He sat quietly and watched the scene as though he was an uninterested spectator. Meade was nervous, and his hand constantly sought his face, which it stroked. Staff officers rode furiously up and down the hill carrying orders and information. The infantry below us in the ravine formed for another charge. Then they started on the run for the Confederate earthworks, cheering loudly the while. We sprang to our guns and began firing rapidly over their heads at the edge of the woods. It was a fine display of accurate artillery practice, but, as the Confederates lay behind thick earth-works, and were veterans not to be shaken by shelling the outside of a dirt bank behind which they lay secure, the fire resulted in emptying our limber chests, and in the remarkable discovery that three-inch percussion shells could not be relied upon to perform the work of a steam shovel. Our infantry advanced swiftly, but not with the vim they had displayed a week previous; and when they got within close rifle range of the works, they were struck by a storm of rifle-balls and canister that smashed the front line to flinders. They broke for cover, leaving the ground thickly strewed with dead and dying men. The second line of battle did not attempt to make an assault, but returned to the ravine. Grant’s face never changed its expression. He sat impassive and smoked steadily, and watched the short-lived battle and decided defeat without displaying emotion. Meade betrayed great anxiety. The fight over, the generals arose and walked back to their horses, mounted and rode briskly away, followed by their staff. No troops cheered them. None evinced the slightest enthusiasm.


The enlisted men looked curiously at Grant, and after he had disappeared they talked of him, and of the dead and wounded men who lay in the pasture field; and all of them said just what they thought, as was the wont of American volunteers. This was the only time that I saw either Grant or Meade under fire during the campaign, and then they were with. in range of rifled cannon only.


For a “you are there” quality of the War of the Rebellion – what Wilkeson calls “the suppression of the slaveholders’ revolt” – I’m not sure this book can be matched by anything I’m aware of except Ambrose Bierce and Sam Watkins. The power here is the scenes.

Before noon we came to the village of Bowling Green, where many pretty girls stood at cottage windows or doors, and even as close to the despised Yankees as the garden gates, and looked scornfully at us as we marched through the pretty town to kill their fathers and broth-ers. There was one very attractive girl, black-eyed and curly-haired, and clad in a scanty calico gown, who stood by a well in a house yard. She looked so neat, so fresh, so ladylike and pretty, that I ran through the open gate and asked her if I might fill my canteen with water from the well. And she, the haughty Virginia maiden, refused to notice me. She calmly looked through me and over me, and never by the slightest sign acknowledged my presence; but I filled my canteen, and drank her health. I liked her spirit.

Everybody who knows their Civil War history knows that a key moment was when Grant, after a disastrous first fight with Lee’s Army of Northern Virginia at the Wilderness, advanced instead of retreating like every previous Army of the Potomac commander.
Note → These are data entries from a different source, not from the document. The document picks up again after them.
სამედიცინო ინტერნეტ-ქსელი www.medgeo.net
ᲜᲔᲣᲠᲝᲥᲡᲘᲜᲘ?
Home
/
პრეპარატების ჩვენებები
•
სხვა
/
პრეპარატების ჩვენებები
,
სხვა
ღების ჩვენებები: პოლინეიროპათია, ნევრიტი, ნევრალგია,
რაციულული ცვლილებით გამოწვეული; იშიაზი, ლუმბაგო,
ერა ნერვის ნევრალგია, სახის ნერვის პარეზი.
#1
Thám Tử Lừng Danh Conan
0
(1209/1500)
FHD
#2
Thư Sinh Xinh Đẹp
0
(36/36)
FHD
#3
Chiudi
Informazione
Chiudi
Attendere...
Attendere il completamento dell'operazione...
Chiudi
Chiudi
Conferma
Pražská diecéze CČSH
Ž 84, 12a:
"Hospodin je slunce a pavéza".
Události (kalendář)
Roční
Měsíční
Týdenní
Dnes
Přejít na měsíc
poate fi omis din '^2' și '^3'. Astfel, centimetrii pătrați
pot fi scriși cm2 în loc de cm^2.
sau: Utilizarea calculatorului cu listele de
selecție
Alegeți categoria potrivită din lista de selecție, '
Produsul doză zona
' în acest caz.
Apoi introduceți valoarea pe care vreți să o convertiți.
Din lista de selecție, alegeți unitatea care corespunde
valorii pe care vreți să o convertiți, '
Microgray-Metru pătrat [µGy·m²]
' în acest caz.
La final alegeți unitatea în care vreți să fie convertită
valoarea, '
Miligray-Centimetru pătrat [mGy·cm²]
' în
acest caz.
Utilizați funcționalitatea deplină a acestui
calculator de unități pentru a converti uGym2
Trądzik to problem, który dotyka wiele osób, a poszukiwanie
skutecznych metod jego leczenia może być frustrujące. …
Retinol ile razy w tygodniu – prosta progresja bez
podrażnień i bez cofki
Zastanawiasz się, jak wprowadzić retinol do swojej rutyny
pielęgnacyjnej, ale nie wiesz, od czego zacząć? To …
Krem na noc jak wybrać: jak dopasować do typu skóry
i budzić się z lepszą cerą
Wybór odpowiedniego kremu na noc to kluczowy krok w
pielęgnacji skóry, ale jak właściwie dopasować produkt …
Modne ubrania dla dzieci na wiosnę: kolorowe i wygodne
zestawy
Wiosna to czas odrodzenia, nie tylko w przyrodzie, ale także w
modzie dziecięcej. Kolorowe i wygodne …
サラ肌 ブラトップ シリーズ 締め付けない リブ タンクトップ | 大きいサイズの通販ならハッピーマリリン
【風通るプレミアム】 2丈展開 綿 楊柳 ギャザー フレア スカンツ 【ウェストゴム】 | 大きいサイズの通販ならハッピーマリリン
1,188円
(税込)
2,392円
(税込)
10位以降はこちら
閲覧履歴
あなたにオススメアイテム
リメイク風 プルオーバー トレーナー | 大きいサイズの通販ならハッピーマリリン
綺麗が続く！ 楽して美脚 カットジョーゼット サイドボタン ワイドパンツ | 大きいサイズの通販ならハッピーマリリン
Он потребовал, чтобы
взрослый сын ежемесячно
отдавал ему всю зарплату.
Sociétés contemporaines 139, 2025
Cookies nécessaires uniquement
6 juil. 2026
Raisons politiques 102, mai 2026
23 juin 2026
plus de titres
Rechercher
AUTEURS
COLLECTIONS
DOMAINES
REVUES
But Wilkeson’s there, man.


” Here we go,” said a Yankee private; “here we go, marching for the Rapidan, and the protection afforded by that river. Now, when we get to the Chancellorsville House, if we turn to the left, we are whipped at least so say Grant and Meade. And if we turn toward the river, the bounty-jumpers will break and run, and there will be a panic.”


“Suppose we turn to the right, what then?”


I asked.


“That will mean fighting, and fighting on the line the Confederates have selected and in-trenched. But it will indicate the purpose of Grant to fight,” he replied.


Then he told me that the news in his Sixth Corps brigade was that Meade had strongly advised Grant to turn back and recross the Rapidan, and that this advice was inspired by the loss of Shaler’s and Seymour’s brigades on the evening of the previous day. This was the first time I heard this rumor, but I heard it fifty times before I slept that night. The enlisted men, one and all, believed it, and I then believed the rumor to be authentic, and I believe it to-day. None of the enlisted men had any confidence in Meade as a tenacious, aggressive fighter. They had seen him allow the Confederates to escape destruction after Get-tysburg, and many of them openly ridiculed him and his alleged military ability.


Grant’s military standing with the enlisted men this day hung on the direction we turned at the Chancellorsville House. If to the left, he was to be rated with Meade and Hooker and Burnside and Pope-the generals who preceded him. At the Chancellorsville House we turned to the right. Instantly all of us heard a sigh of relief. Our spirits rose. We marched free. The men began to sing. The enlisted men understood the flanking movement. That night we were happy.


The site of the turn:

as it was:

James McPherson notes in the introduction, Shelby Foote and Bruce Catton took some of the best stuff from Wilkeson.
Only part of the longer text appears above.